## WORK TO COMPLETE
Transcribe every entry word for word, leaving out all images.
::: ENTRIES SHOWN
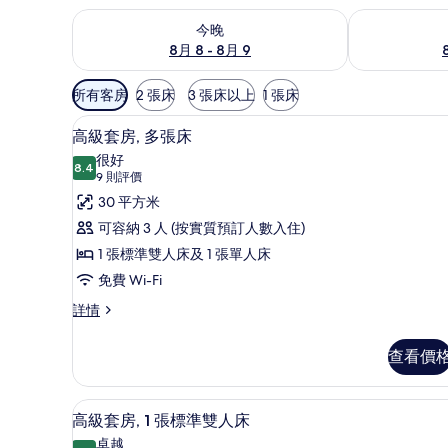
查看今晚 8月 8 - 8月 9的可訂空房
查看明日 8月 9
今晚
8月 8 - 8月 9
可
所有客房
2 張床
3 張床以上
1 張床
用
高級寢具、迷你吧、房內夾萬
載
嘅
6
高級套房, 多張床
入
客
很好
8.4
房
8.4 分，滿分 10 分
所
(9
9 則評價
篩
則
有
30 平方米
選
評
高
可容納 3 人 (按實質預訂人數入住)
條
價)
級
1 張標準雙人床及 1 張單人床
件
套
免費 Wi-Fi
房,
高
詳情
級
多
套
查看價
張
房,
多
床
張
高級寢具、迷你吧、房內夾萬
載
的
6
床
高級套房, 1 張標準雙人床
入
詳
相
卓越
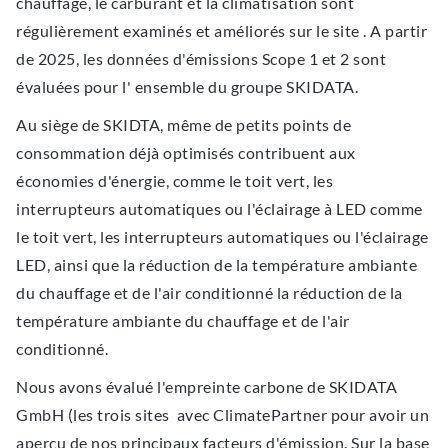
chauffage, le carburant et la climatisation sont
régulièrement examinés et améliorés sur le site . A partir
de 2025, les données d'émissions Scope 1 et 2 sont
évaluées pour l' ensemble du groupe SKIDATA.
Au siège de SKIDTA, même de petits points de
consommation déjà optimisés contribuent aux
économies d'énergie, comme le toit vert, les
interrupteurs automatiques ou l'éclairage à LED comme
le toit vert, les interrupteurs automatiques ou l'éclairage
LED, ainsi que la réduction de la température ambiante
du chauffage et de l'air conditionné la réduction de la
température ambiante du chauffage et de l'air
conditionné.
Nous avons évalué l'empreinte carbone de SKIDATA
GmbH (les trois sites avec ClimatePartner pour avoir un
aperçu de nos principaux facteurs d'émission. Sur la base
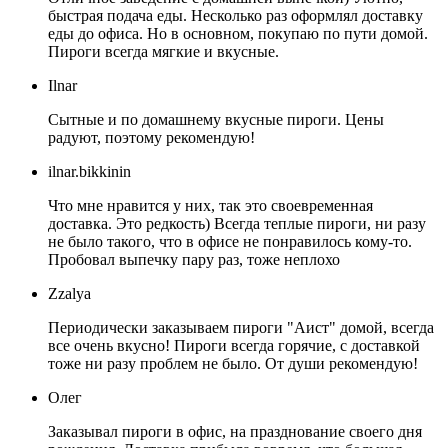
быстрая подача еды. Несколько раз оформлял доставку
еды до офиса. Но в основном, покупаю по пути домой.
Пироги всегда мягкие и вкусные.
Ilnar
Сытные и по домашнему вкусные пироги. Цены
радуют, поэтому рекомендую!
ilnar.bikkinin
Что мне нравится у них, так это своевременная
доставка. Это редкость) Всегда теплые пироги, ни разу
не было такого, что в офисе не понравилось кому-то.
Пробовал выпечку пару раз, тоже неплохо
Zzalya
Периодически заказываем пироги "Аист" домой, всегда
все очень вкусно! Пироги всегда горячие, с доставкой
тоже ни разу проблем не было. От души рекомендую!
Олег
Заказывал пироги в офис, на празднование своего дня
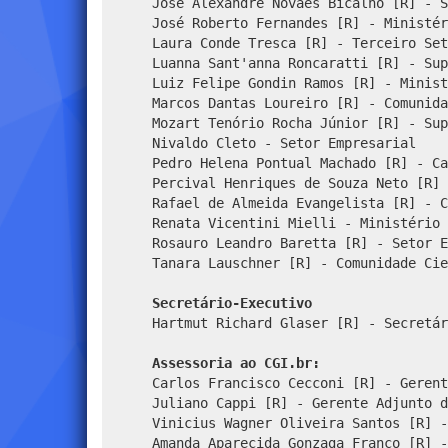
José Alexandre Novaes Bicalho [R] - S
José Roberto Fernandes [R] - Ministér
Laura Conde Tresca [R] - Terceiro Set
Luanna Sant'anna Roncaratti [R] - Sup
Luiz Felipe Gondin Ramos [R] - Minist
Marcos Dantas Loureiro [R] - Comunida
Mozart Tenório Rocha Júnior [R] - Sup
Nivaldo Cleto - Setor Empresarial
Pedro Helena Pontual Machado [R] - Ca
Percival Henriques de Souza Neto [R] 
Rafael de Almeida Evangelista [R] - C
Renata Vicentini Mielli - Ministério 
Rosauro Leandro Baretta [R] - Setor E
Tanara Lauschner [R] - Comunidade Cie
Secretário-Executivo
Hartmut Richard Glaser [R] - Secretár
Assessoria ao CGI.br:
Carlos Francisco Cecconi [R] - Gerent
Juliano Cappi [R] - Gerente Adjunto d
Vinicius Wagner Oliveira Santos [R] -
Amanda Aparecida Gonzaga Franco [R] -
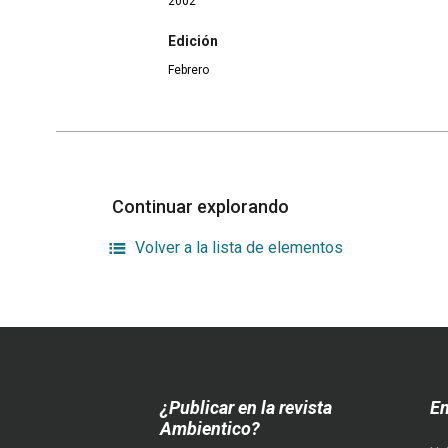
2002
Edición
Febrero
Continuar explorando
Volver a la lista de elementos
¿Publicar en la revista
En
Ambientico?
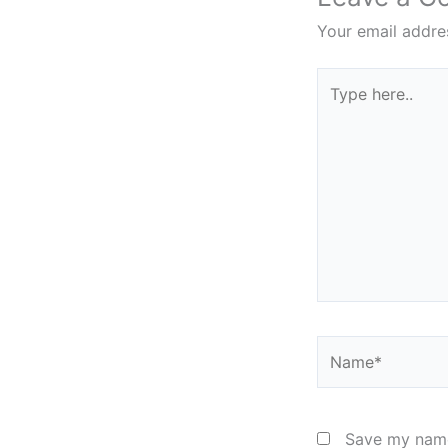
Your email addres
Type
here..
Name*
Save my name,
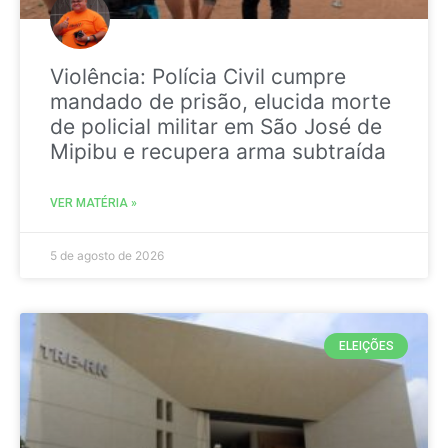
Violência: Polícia Civil cumpre
mandado de prisão, elucida morte
de policial militar em São José de
Mipibu e recupera arma subtraída
VER MATÉRIA »
5 de agosto de 2026
ELEIÇÕES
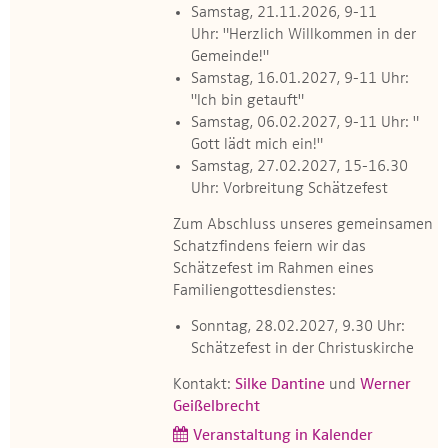
Samstag, 21.11.2026, 9-11
Uhr: "Herzlich Willkommen in der
Gemeinde!"
Samstag, 16.01.2027, 9-11 Uhr:
"Ich bin getauft"
Samstag, 06.02.2027, 9-11 Uhr: "
Gott lädt mich ein!"
Samstag, 27.02.2027, 15-16.30
Uhr: Vorbreitung Schätzefest
Zum Abschluss unseres gemeinsamen
Schatzfindens feiern wir das
Schätzefest im Rahmen eines
Familiengottesdienstes:
Sonntag, 28.02.2027, 9.30 Uhr:
Schätzefest in der Christuskirche
Kontakt:
Silke Dantine
und
Werner
Geißelbrecht
Veranstaltung in Kalender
::::::
## RESULT FOR THIS TASK
查看今晚 8月 8 - 8月 9的可訂空房
查看明日 8月 9
今晚
8月 8 - 8月 9
可
所有客房
2 張床
3 張床以上
1 張床
用
高級寢具、迷你吧、房內夾萬
載
嘅
6
高級套房, 多張床
入
客
很好
8.4
房
8.4 分，滿分 10 分
所
(9
9 則評價
篩
則
有
30 平方米
選
評
高
可容納 3 人 (按實質預訂人數入住)
條
價)
級
1 張標準雙人床及 1 張單人床
件
套
免費 Wi-Fi
房,
高
詳情
級
多
套
查看價
張
房,
多
床
張
高級寢具、迷你吧、房內夾萬
載
的
6
床
高級套房, 1 張標準雙人床
入
詳
相
卓越
chauffage, le carburant et la climatisation sont
régulièrement examinés et améliorés sur le site . A partir
de 2025, les données d'émissions Scope 1 et 2 sont
évaluées pour l' ensemble du groupe SKIDATA.
Au siège de SKIDTA, même de petits points de
consommation déjà optimisés contribuent aux
économies d'énergie, comme le toit vert, les
interrupteurs automatiques ou l'éclairage à LED comme
le toit vert, les interrupteurs automatiques ou l'éclairage
LED, ainsi que la réduction de la température ambiante
du chauffage et de l'air conditionné la réduction de la
température ambiante du chauffage et de l'air
conditionné.
Nous avons évalué l'empreinte carbone de SKIDATA
GmbH (les trois sites avec ClimatePartner pour avoir un
aperçu de nos principaux facteurs d'émission. Sur la base
быстрая подача еды. Несколько раз оформлял доставку
еды до офиса. Но в основном, покупаю по пути домой.
Пироги всегда мягкие и вкусные.
Ilnar
Сытные и по домашнему вкусные пироги. Цены
радуют, поэтому рекомендую!
ilnar.bikkinin
Что мне нравится у них, так это своевременная
доставка. Это редкость) Всегда теплые пироги, ни разу
не было такого, что в офисе не понравилось кому-то.
Пробовал выпечку пару раз, тоже неплохо
Zzalya
Периодически заказываем пироги "Аист" домой, всегда
все очень вкусно! Пироги всегда горячие, с доставкой
тоже ни разу проблем не было. От души рекомендую!
Олег
Заказывал пироги в офис, на празднование своего дня
José Alexandre Novaes Bicalho [R] - S
José Roberto Fernandes [R] - Ministér
Laura Conde Tresca [R] - Terceiro Set
Luanna Sant'anna Roncaratti [R] - Sup
Luiz Felipe Gondin Ramos [R] - Minist
Marcos Dantas Loureiro [R] - Comunida
Mozart Tenório Rocha Júnior [R] - Sup
Nivaldo Cleto - Setor Empresarial
Pedro Helena Pontual Machado [R] - Ca
Percival Henriques de Souza Neto [R] 
Rafael de Almeida Evangelista [R] - C
Renata Vicentini Mielli - Ministério 
Rosauro Leandro Baretta [R] - Setor E
Tanara Lauschner [R] - Comunidade Cie
Secretário-Executivo
Hartmut Richard Glaser [R] - Secretár
Assessoria ao CGI.br:
Carlos Francisco Cecconi [R] - Gerent
Juliano Cappi [R] - Gerente Adjunto d
Vinicius Wagner Oliveira Santos [R] -
Amanda Aparecida Gonzaga Franco [R] -
2002
Edición
Febrero
Continuar explorando
Volver a la lista de elementos
¿Publicar en la revista
En
Ambientico?
Your email addres
Type
here..
Name*
Save my name,
Violência: Polícia Civil cumpre
mandado de prisão, elucida morte
de policial militar em São José de
Mipibu e recupera arma subtraída
VER MATÉRIA »
5 de agosto de 2026
ELEIÇÕES
Samstag, 21.11.2026, 9-11
Uhr: "Herzlich Willkommen in der
Gemeinde!"
Samstag, 16.01.2027, 9-11 Uhr:
"Ich bin getauft"
Samstag, 06.02.2027, 9-11 Uhr: "
Gott lädt mich ein!"
Samstag, 27.02.2027, 15-16.30
Uhr: Vorbreitung Schätzefest
Zum Abschluss unseres gemeinsamen
Schatzfindens feiern wir das
Schätzefest im Rahmen eines
Familiengottesdienstes:
Sonntag, 28.02.2027, 9.30 Uhr:
Schätzefest in der Christuskirche
Kontakt:
Silke Dantine
und
Werner
Geißelbrecht
Veranstaltung in Kalender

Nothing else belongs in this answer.